12-61 分ティの辞書に圏外は無い
荒ぶる分ティ、紫海胆のようにツンツン。
『どうして良いのが見つからない』とイライラし過ぎて、明日の体が悲鳴を上げる。高血圧症でも動脈硬化症でもナイのに、脳出血で倒れそう。
闇玉発射に必要なのは分ティの気力、意力、念力ダケではない。明日の精神力と生命力が必須。それを合計十回、景気よく打っ放す。
とドウなる?
「お願い、もう止めて。」
筋肉も血管も傷つき、ズタズタのボロボロ。
「それでも巫か! ヤル気を出せ、ヤル気を。」
気合と根性で乗り切るのは、分ティの十八番です。何事もホドホドにネ。
「ん? 赤い。」
鼻血ブゥ。フラフラ、クラクラ。バタン。
「オイ! 起きろ明日。」
応答ナシ。
濃度と威力を高めた闇玉発射を検討していた分ティ、大慌て。この器が壊れたら四つ足に逆戻り。ソレはイケナイ、いろいろマズイ。
『シッカリしろ、傷は浅いぞ』と意味不明の声掛けを始める。
山在のセイと明日は大違い。
明日の脆弱さに嫌気が差した分ティ、狩山にブワンと闇を展開して捜索開始。その結果、闇適合率が高そうな器は全て、社や社憑きに保護されている事が判明。
つまり、どう頑張っても強奪不可能。
「ハァ。生きてるからな、ヨシとしよう。」
鼻血を出して倒れた明日を仰向けにして、首の後ろに細めの丸太を突っ込む。分ティそれ、気道確保?
「ウッ。」
痛いよね。弥生時代に西洋手拭は無いから、丸めた布に変えましょう。そのうちグキッと頸椎、歪んじゃうよ。
「先見や先読が無くても祝なら、そう祝なら何でも良いじゃナイか。うんうん。」
思うような獲物を発見できず、取り込めそうな祝を探す分ティ。紫海胆から山荒らしに変態。とことこプリプリしながら最高の位置を捜索。
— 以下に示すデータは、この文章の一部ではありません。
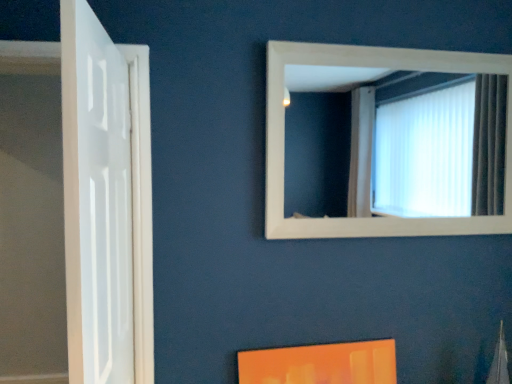 At what (x,y) coordinates should I click in order to perform the action: click on white glossy door at left. Please return your answer as a coordinate pair (x, y). Looking at the image, I should click on (105, 202).

What is the approximate width of white glossy door at left?

5.53 inches.

What do you see at coordinates (105, 202) in the screenshot? The image size is (512, 384). I see `white glossy door at left` at bounding box center [105, 202].

Image resolution: width=512 pixels, height=384 pixels. Describe the element at coordinates (380, 67) in the screenshot. I see `white wooden frame at upper center` at that location.

I want to click on white wooden frame at upper center, so click(x=380, y=67).

Locate an element on the screen. white glossy door at left is located at coordinates (105, 202).

Can you confirm if white glossy door at left is positioned to the right of white wooden frame at upper center?

In fact, white glossy door at left is to the left of white wooden frame at upper center.

In the image, is white glossy door at left positioned in front of or behind white wooden frame at upper center?

Clearly, white glossy door at left is in front of white wooden frame at upper center.

Which is closer, (127, 248) or (428, 221)?

The point (127, 248) is in front.

From the image's perspective, is white glossy door at left below white wooden frame at upper center?

Correct, white glossy door at left appears lower than white wooden frame at upper center in the image.

From a real-world perspective, who is located higher, white glossy door at left or white wooden frame at upper center?

In real-world perspective, white wooden frame at upper center is above.

Consider the image. Which object is thinner, white glossy door at left or white wooden frame at upper center?

white wooden frame at upper center is thinner.

In the scene shown: Considering the relative sizes of white glossy door at left and white wooden frame at upper center in the image provided, is white glossy door at left shorter than white wooden frame at upper center?

In fact, white glossy door at left may be taller than white wooden frame at upper center.

Does white glossy door at left have a larger size compared to white wooden frame at upper center?

Yes, white glossy door at left is bigger than white wooden frame at upper center.

Is white wooden frame at upper center surrounded by white glossy door at left?

That's incorrect, white wooden frame at upper center is not inside white glossy door at left.

Would you consider white glossy door at left to be distant from white wooden frame at upper center?

No, white glossy door at left is not far from white wooden frame at upper center.

Is white glossy door at left turned away from white wooden frame at upper center?

That's right, white glossy door at left is facing away from white wooden frame at upper center.

Where is `door on the left of white wooden frame at upper center`? Image resolution: width=512 pixels, height=384 pixels. door on the left of white wooden frame at upper center is located at coordinates (105, 202).

Visually, is white wooden frame at upper center positioned to the left or to the right of white glossy door at left?

In the image, white wooden frame at upper center appears on the right side of white glossy door at left.

Between white wooden frame at upper center and white glossy door at left, which one is positioned behind?

white wooden frame at upper center is more distant.

Between point (507, 156) and point (147, 277), which one is positioned behind?

The point (507, 156) is farther.

From the image's perspective, is white wooden frame at upper center above or below white glossy door at left?

white wooden frame at upper center is above white glossy door at left.

From a real-world perspective, relative to white glossy door at left, is white wooden frame at upper center vertically above or below?

From a real-world perspective, white wooden frame at upper center is physically above white glossy door at left.

Considering the relative sizes of white wooden frame at upper center and white glossy door at left in the image provided, is white wooden frame at upper center wider than white glossy door at left?

Incorrect, the width of white wooden frame at upper center does not surpass that of white glossy door at left.

Considering the sizes of objects white wooden frame at upper center and white glossy door at left in the image provided, who is taller, white wooden frame at upper center or white glossy door at left?

white glossy door at left.

Does white wooden frame at upper center have a larger size compared to white glossy door at left?

Incorrect, white wooden frame at upper center is not larger than white glossy door at left.

Is white wooden frame at upper center not inside white glossy door at left?

That's correct, white wooden frame at upper center is outside of white glossy door at left.

Are white wooden frame at upper center and white glossy door at left beside each other?

No, white wooden frame at upper center is not with white glossy door at left.

Looking at this image, is white wooden frame at upper center oriented towards white glossy door at left?

No.

Image resolution: width=512 pixels, height=384 pixels. What are the coordinates of `door below the white wooden frame at upper center (from a real-world perspective)` in the screenshot? It's located at (105, 202).

Identify the location of door that appears in front of the white wooden frame at upper center. (105, 202).

Find the location of `window behind the white glossy door at left`. window behind the white glossy door at left is located at coordinates (380, 67). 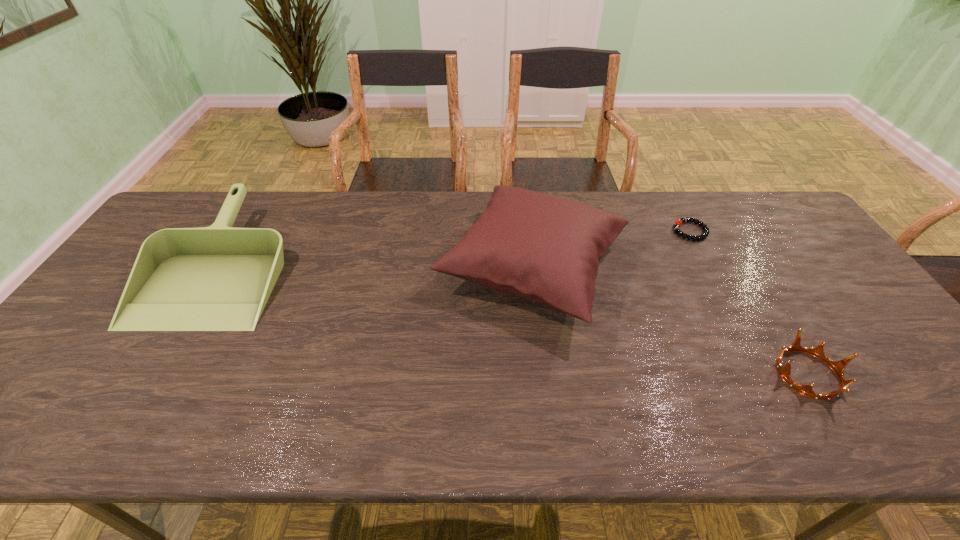 This screenshot has height=540, width=960. Find the location of `cushion that is at the far edge`. cushion that is at the far edge is located at coordinates (546, 249).

Image resolution: width=960 pixels, height=540 pixels. I want to click on dustpan located at the far edge, so click(218, 278).

Identify the location of bracelet that is at the far edge. This screenshot has width=960, height=540. (679, 222).

What are the coordinates of `object positioned at the near edge` in the screenshot? It's located at (838, 367).

Find the location of a particular element. object situated at the left edge is located at coordinates (218, 278).

Locate an element on the screen. object that is at the far left corner is located at coordinates [218, 278].

The width and height of the screenshot is (960, 540). In order to click on free space at the far edge of the desktop in this screenshot , I will do `click(707, 199)`.

Find the location of a particular element. vacant space at the near edge of the desktop is located at coordinates (850, 431).

What are the coordinates of `vacant space at the right edge of the desktop` in the screenshot? It's located at (851, 364).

背から腰に生えている剛毛は空中線なので、分ティの辞書に圏外は無い。
今は夏。気絶している明日から離れ過ぎると、腹を空かせた熊にバクバク食われてしまう。というコトで人型を取るようにグルグル。
「清め、守りは外す。いや守りは、うん外そう。」
とことこトコトコ。
「水とか風を操るの、イイね。闇の力とか、どうよ。」
トコッ、ぷりぷりリン。
『分ティ』でしたか、テイから切り取られた闇の塊。撒き散らした闇を使って、祝探しを始めましたね。
「止せば良いのに。」
狙いは先見、先読。守りが固くて諦めた。で『祝なら何でも良い』、そう考えたのでしょう。
「さて、ドウしたモノか。」
沼垂神、狭間の守神の仰せです。手は出しません。けれどアレ、霧山に向きましたよね。
「・・・・・・外から一人、強いのが。」
「許しませんよ、とつ守。」
この声は!
「乱雲山、雲井社の祝フクです。」
ゲッ。
「『ゲッ』って何ですか『ゲッ』って。」
早口になった。
「ウッウン。人を裁くのは釜戸社、隠や妖怪を裁くのは雲井社。では祝辺、隠の守を裁くのは?」
・・・・・・。
「雲井社の禰宜、クラです! というコトで、闇の中からこんにちは。言っても良いですか。」
『殺されたくなければ、従え』が、開廷の合図。